My Nonlinear Future 09. 08. 16

Some discrete, inconsequent thoughts haunt my essence
It tells on my poems, on my scrappy verse
The last was composed in the lack of complacence
And its flaws I simply don't want to rehearse

Quite weird... I invent with no haste and no hurry
Perhaps, to myself I make too high requests
My river's still calm and the night sky is starry
But my former skill neath the sand of time rests

It's late to show off and no vista for dreaming
The charm of my youth's turned to something reverse
Instead of the green hursts the poison marsh's steaming
And further on these lands will be only worse

I ne'er had respects for the toil of a peasant
I weened the pains ain't recompensed with the yield
But my urban living's become so unpleasant,
That I would escape just to work in the field

"The old man has dreamt out" - grown o'er by the thistle
Is my once mature soil and dead is my lea
In my life I've none to indite an epistle
To say the words stupid as "l pine for thee"

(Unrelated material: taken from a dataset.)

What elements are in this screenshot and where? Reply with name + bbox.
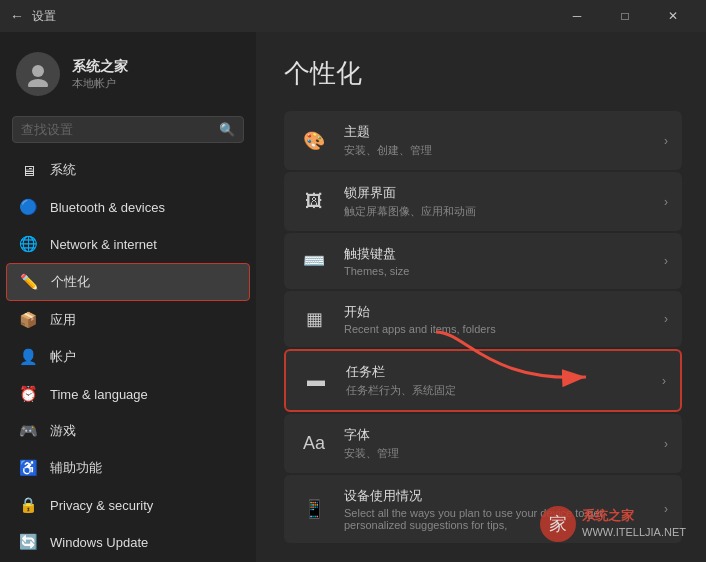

...The fall soon will let me return to the city
And this year shall leave on my heart one more seam
The trees will be golden, the girls will stay pretty
But such tempting beauty's no longer my theme

The woes may not kill but depress like asthenia
I worry and rack my mind harder than should
My present is sombre, my future's nonlinear
In any event it won't change to the good

So, what will remain after me but the fasti
And those signs which merely the horrors portend?